-- DATA FOR THIS TASK follows --

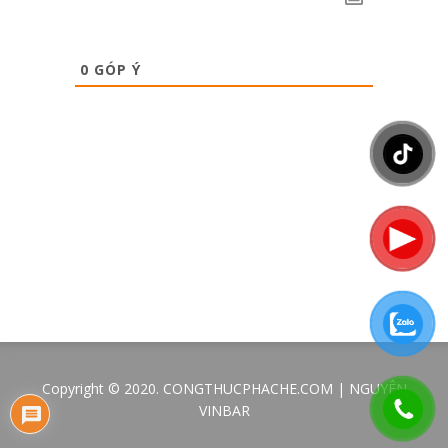
0
GÓP Ý
Copyright © 2020. CONGTHUCPHACHE.COM | NGUYÊN
VINBAR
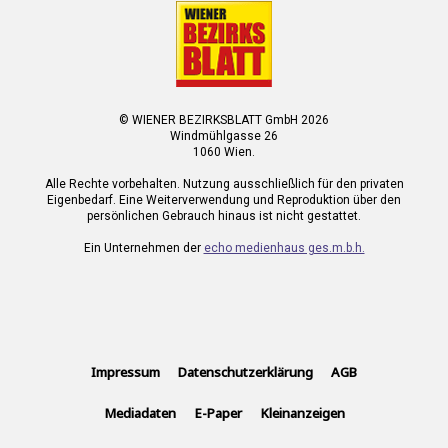
© WIENER BEZIRKSBLATT GmbH 2026
Windmühlgasse 26
1060 Wien.
Alle Rechte vorbehalten. Nutzung ausschließlich für den privaten
Eigenbedarf. Eine Weiterverwendung und Reproduktion über den
persönlichen Gebrauch hinaus ist nicht gestattet.
Ein Unternehmen der
echo medienhaus ges.m.b.h.
Impressum
Datenschutzerklärung
AGB
Mediadaten
E-Paper
Kleinanzeigen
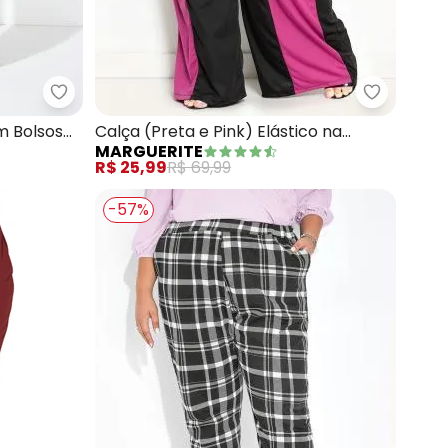
Marguerite - Calça (Púrpura) Jogger com Bolsos P
Marguerite
ira) Jogger com Bolsos Plus Size
m Bolsos
Calça (Preta e Pink) Elástico na
MARGUERITE
Cintura Plus Size
R$ 25,99
R$ 69,99
-57%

-- DATA FOR THIS TASK concluded --

→ YOUR ASSIGNMENT: Nothing but a number should be given: the count of lines in the records that contain the word "Plus".

→ EXERCISE RESULT: 2